Extension of ACETONE C code generator for multi-core architectures

This paper proposes extending the ACETONE C code generator, originally limited to sequential code, to support multi-core architectures by formally defining a processor assignment problem and outlining a future implementation of parallel code generation, scheduling heuristics, and synchronization mechanisms.

Yanis Aït-Aïssa (IRIT-TRACES), Thomas Carle (IRIT-TRACES), Sergei Chichin, Benjamin Lesage, Claire Pagetti

Published Wed, 11 Ma
📖 5 min read🧠 Deep dive

Imagine you are the manager of a busy kitchen in a high-stakes restaurant (like an airplane's navigation system). Your goal is to prepare a complex dish (a Deep Neural Network) that must be perfect and, crucially, finished within a strict, predictable time limit. If the dish isn't ready on time, the plane can't land safely.
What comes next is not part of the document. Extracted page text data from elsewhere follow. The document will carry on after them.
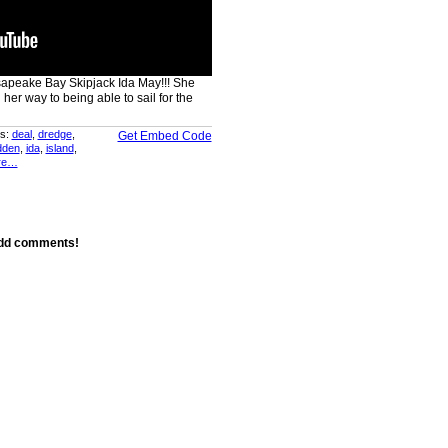
sapeake Bay Skipjack Ida May!!! She
 her way to being able to sail for the
s:
deal
,
dredge
,
Get Embed Code
dden
,
ida
,
island
,
re…
add comments!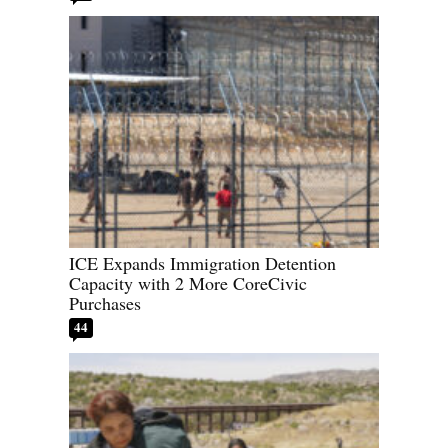
ICE Expands Immigration Detention
Capacity with 2 More CoreCivic
Purchases
44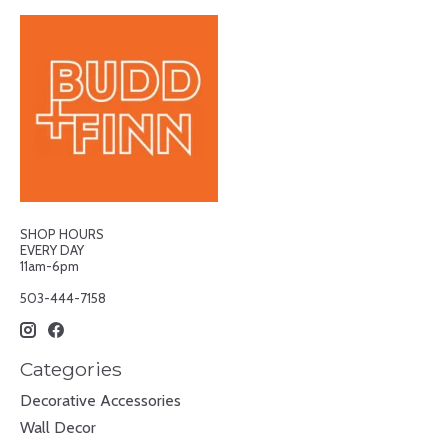
SHOP HOURS
EVERY DAY
11am-6pm
503-444-7158
Categories
Decorative Accessories
Wall Decor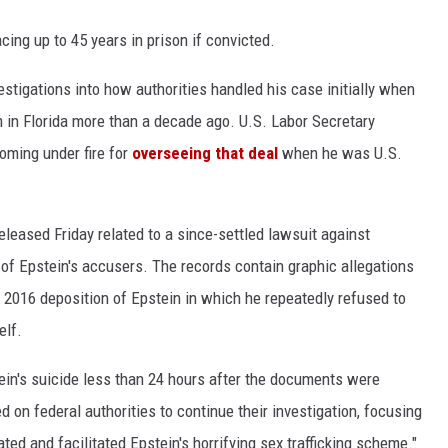
cing up to 45 years in prison if convicted.
stigations into how authorities handled his case initially when
m in Florida more than a decade ago. U.S. Labor Secretary
oming under fire for
overseeing that deal
when he was U.S.
eased Friday related to a since-settled lawsuit against
ne of Epstein's accusers. The records contain graphic allegations
 a 2016 deposition of Epstein in which he repeatedly refused to
elf.
tein's suicide less than 24 hours after the documents were
 on federal authorities to continue their investigation, focusing
ed and facilitated Epstein's horrifying sex trafficking scheme."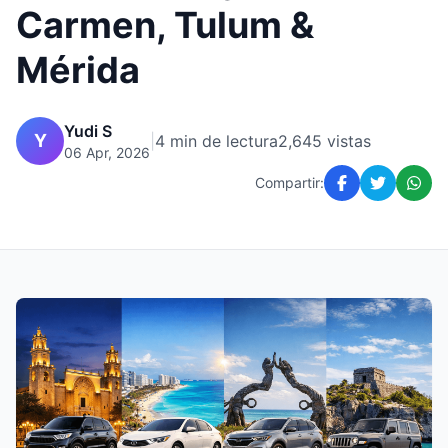
Carmen, Tulum &
Mérida
Yudi S
Y
|
4 min de lectura
2,645 vistas
06 Apr, 2026
Compartir: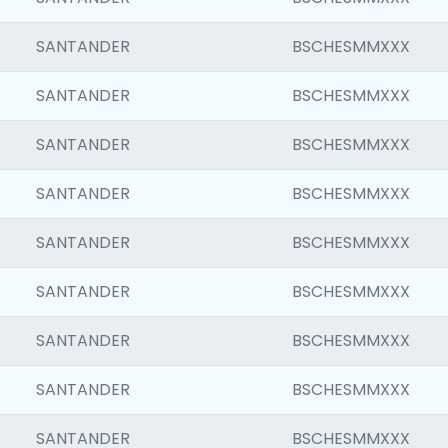
SANTANDER
BSCHESMMXXX
SANTANDER
BSCHESMMXXX
SANTANDER
BSCHESMMXXX
SANTANDER
BSCHESMMXXX
SANTANDER
BSCHESMMXXX
SANTANDER
BSCHESMMXXX
SANTANDER
BSCHESMMXXX
SANTANDER
BSCHESMMXXX
SANTANDER
BSCHESMMXXX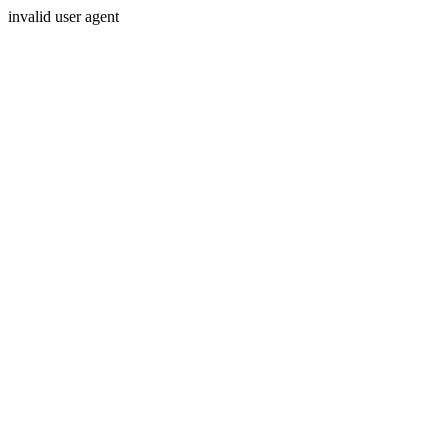
invalid user agent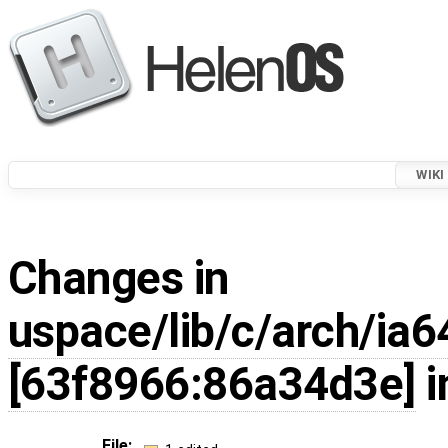
WIKI
Changes in
uspace/lib/c/arch/ia6
[63f8966:86a34d3e]
i
File: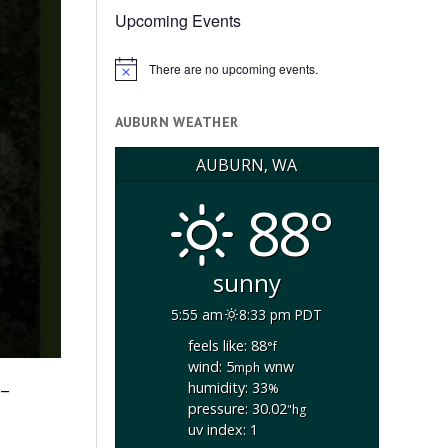
Upcoming Events
There are no upcoming events.
Notice
AUBURN WEATHER
AUBURN, WA
88°
sunny
5:55 am
8:33 pm PDT
feels like: 88
°f
wind: 5
wnw
mph
-
humidity: 33
%
pressure: 30.02
"hg
uv index: 1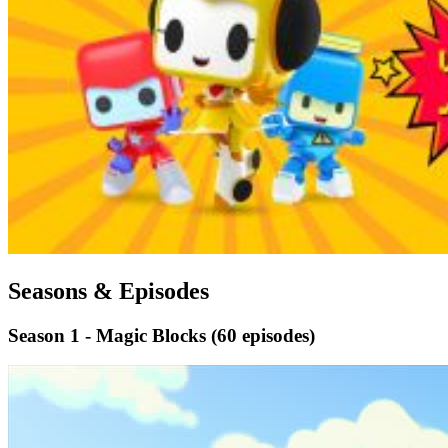
Seasons & Episodes
Season 1 - Magic Blocks
(60 episodes)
For a long time, this kitchen had only one chef (a single-core processor). This chef was incredibly reliable and followed a strict recipe book (the ACETONE code generator) that ensured the food was always safe and the cooking time could be predicted down to the second. However, as the recipes got more complex, one chef simply couldn't cook fast enough.

The problem? The restaurant couldn't afford to buy a magical, specialized robot chef (a dedicated AI accelerator) yet. They had to stick with their existing team of human chefs (multi-core CPUs). But hiring more chefs introduced a new problem: coordination. If you just tell five chefs to start cooking at once, they might bump into each other, fight over the same ingredients, or wait around doing nothing.

This paper is about teaching the ACETONE system how to manage a team of chefs instead of just one. Here is how they did it, broken down into simple concepts:

1. The Recipe Map (The DAG)

First, the team realized that a complex recipe isn't just a list of steps; it's a map. Some steps must happen in order (you can't frost the cake before baking it), but other steps can happen at the same time (chopping vegetables and boiling water).

  • The Analogy: They turned the neural network into a flowchart (called a DAG). Imagine a subway map where some stations are connected by tracks (dependencies). You can't get to the next station until you pass the current one, but some lines run parallel.
  • The Goal: The system needs to figure out which chef works on which part of the map so that the whole meal is ready as fast as possible without anyone stepping on toes.

2. The Scheduling Puzzle (The Brain)

The hardest part is deciding who does what. This is a math puzzle.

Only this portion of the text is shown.